Here's a great explanation of why media executives might be justified in feeling they're getting a bad rap. CNBC's Alex Sherman has a good analogy in this must-read article.
Let's say you're a carpenter, and you make furniture out of mahogany. You pay for mahogany wood and sell a finished product for a profit. You've been doing this for years, and you've made a good living from it.
One day, a new guy — let's call him Reed Hastings — moves in next door. At first, Reed seems awesome. After looking through your store, he buys a bunch of the dusty pieces in the back no one else wanted.
But after a while, Reed decides to get into the furniture manufacturing business, too. And now he's telling your mahogany supplier that he'll pay 50 percent more for the same wood. Then another competitor, a rich fellow named Jeff Bezos, shows up across the street. He wants the mahogany, too, and he's bidding 75 percent more.
This is crazy, you think. How are these guys able to afford to pay so much more for the same stuff?
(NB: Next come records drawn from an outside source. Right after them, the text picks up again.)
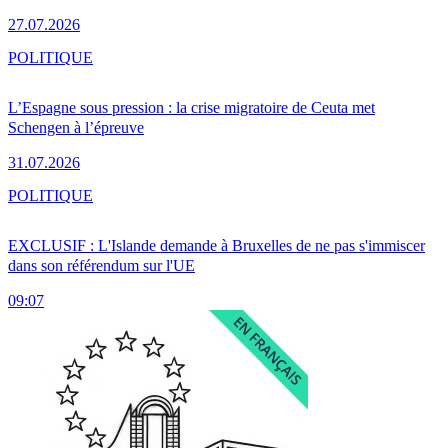
27.07.2026
POLITIQUE
L’Espagne sous pression : la crise migratoire de Ceuta met
Schengen à l’épreuve
31.07.2026
POLITIQUE
EXCLUSIF : L'Islande demande à Bruxelles de ne pas s'immiscer
dans son référendum sur l'UE
09:07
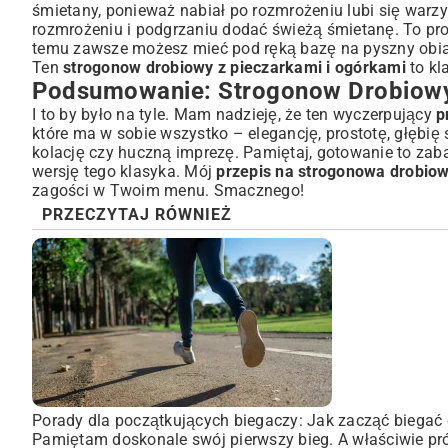
śmietany, ponieważ nabiał po rozmrożeniu lubi się warz
rozmrożeniu i podgrzaniu dodać świeżą śmietanę. To pr
temu zawsze możesz mieć pod ręką bazę na pyszny obi
Ten
strogonow drobiowy z pieczarkami i ogórkami
to kl
Podsumowanie: Strogonow Drobiowy
I to by było na tyle. Mam nadzieję, że ten wyczerpujący
p
które ma w sobie wszystko – elegancję, prostotę, głębię
kolację czy huczną imprezę. Pamiętaj, gotowanie to zab
wersję tego klasyka. Mój
przepis na strogonowa drobio
zagości w Twoim menu. Smacznego!
PRZECZYTAJ RÓWNIEŻ
Porady dla początkujących biegaczy: Jak zacząć biegać 
Pamiętam doskonale swój pierwszy bieg. A właściwie pró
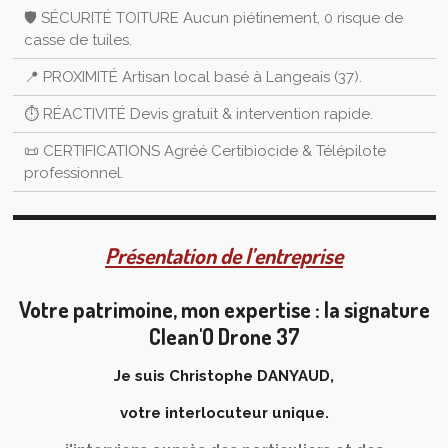
🛡️ SÉCURITÉ TOITURE Aucun piétinement, 0 risque de
casse de tuiles.
📍 PROXIMITÉ Artisan local basé à Langeais (37).
⏱️ RÉACTIVITÉ Devis gratuit & intervention rapide.
📜 CERTIFICATIONS Agréé Certibiocide & Télépilote
professionnel.
Présentation de l’entreprise
Votre patrimoine, mon expertise : la signature
Clean'O Drone 37
Je suis Christophe DANYAUD,
votre interlocuteur unique.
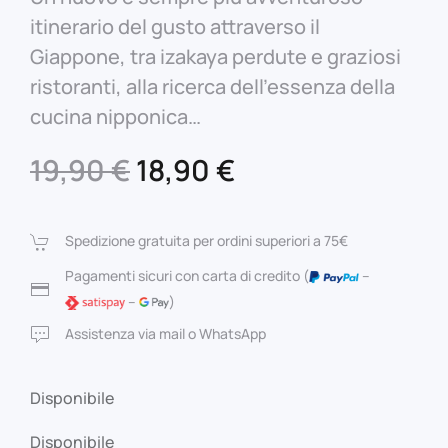
itinerario del gusto attraverso il
Giappone, tra izakaya perdute e graziosi
ristoranti, alla ricerca dell’essenza della
cucina nipponica…
Il
Il
19,90
€
18,90
€
prezzo
prezzo
originale
attuale
Spedizione gratuita per ordini superiori a 75€
era:
è:
Pagamenti sicuri con carta di credito (
–
–
)
19,90 €.
18,90 €.
Assistenza via mail o WhatsApp
Disponibile
Disponibile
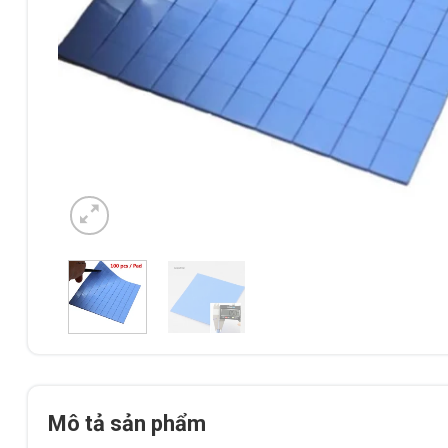
Mô tả sản phẩm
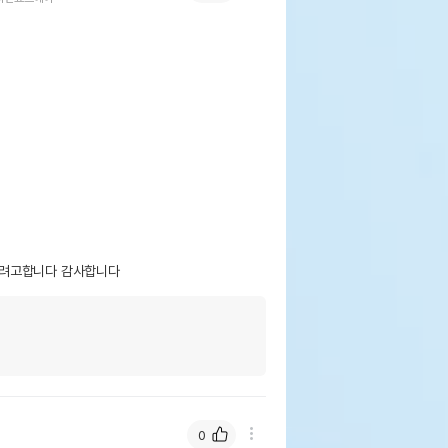
려고합니다 감사합니다 
0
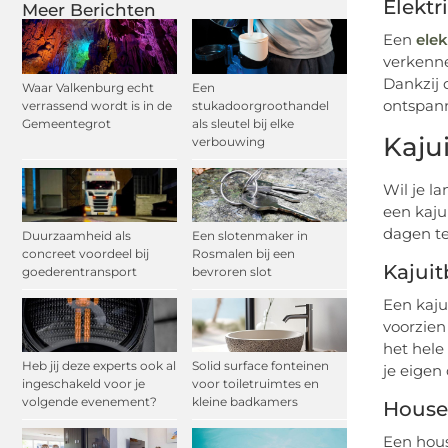
Elektr
Meer Berichten
Een
elek
verkenne
Dankzij 
Waar Valkenburg echt
Een
ontspann
verrassend wordt is in de
stukadoorgroothandel
Gemeentegrot
als sleutel bij elke
Kaju
verbouwing
Wil je l
een kaju
dagen te
Duurzaamheid als
Een slotenmaker in
concreet voordeel bij
Rosmalen bij een
Kajuit
goederentransport
bevroren slot
Een kaju
voorzien
het hele
Heb jij deze experts ook al
Solid surface fonteinen
je eigen
ingeschakeld voor je
voor toiletruimtes en
volgende evenement?
kleine badkamers
House
Een hous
They've got to be passing along the costs to their customers, right?
But they're not. You walk in their store, and they're selling the same quality furniture you make for less than you sell it. And cash from investors is pouring in.
You say, what the hell? I'll up my spending, too. This is the new world, I guess. So you bid 100 percent more for mahogany. Instantly, your stock falls. "Boo!" say your investors. "Your business model is dying!"
New York magazine's Josef Adalian gets inside the Netflix machine and reports on what it's doing differently. He notes that Netflix is now making more TV than any network in history.
Content chief Ted Sarandos says his staff have a lot of freedom and a lot of money: “Most of my team have more buying power than anyone has selling power in Hollywood. My direct-report team can greenlight any project without my approval. They can greenlight it against my approval!”